Brain-derived neurotrophic factor delays hippocampal kindling in the rat

Epileptic seizures increase the expression of brain-derived neurotrophic factor in the hippocampus. Since this neurotrophin exerts modulatory effects on neuronal excitability in this structure, it may play an important role in hippocampal epileptogenesis. This question was addressed by studying the effects of chronic infusions of recombinant brain-derived neurotrophic factor and brain-derived neurotrophic factor antisense in the hippocampus during the first seven days of hippocampal kindling. Infusion with brain-derived neurotrophic factor (6–24 μg/day) significantly delayed the progression of standard hippocampal kindling and strongly suppressed seizures induced by rapid hippocampal kindling. These suppressive effects were dose dependent, long lasting, not secondary to neuronal toxicity and specific to this neurotrophin, as nerve growth factor accelerated hippocampal kindling progression.
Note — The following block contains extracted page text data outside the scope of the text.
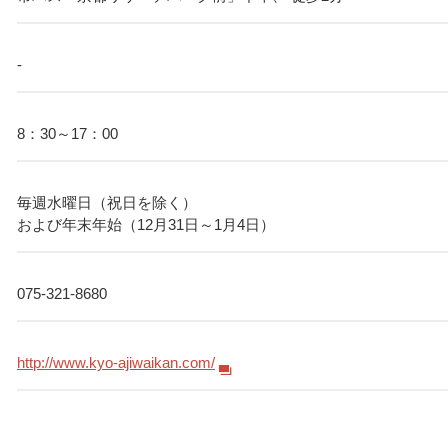
-
8：30～17：00
毎週水曜日（祝日を除く）
および年末年始（12月31日～1月4日）
075-321-8680
http://www.kyo-ajiwaikan.com/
They also appeared to be specific to the hippocampus, as infusion of brain-derived neurotrophic factor (48 μg/day) in the amygdala only resulted in a slight and transient delay of amygdala kindling. Conversely to the protective effects of exogenous brain-derived neurotrophic factor, chronic hippocampal infusion of antisense oligodeoxynucleotides (12 nmol/day), resulting in reduced expression of endogenous brain-derived neurotrophic factor in the hippocampus, aggravated seizures during hippocampal kindling.

Taken together, our results lead us to suggest that the seizure-induced increase in brain-derived neurotrophic factor expression in the hippocampus may constitute an endogenous regulatory mechanism able to restrain hippocampal epileptogenesis.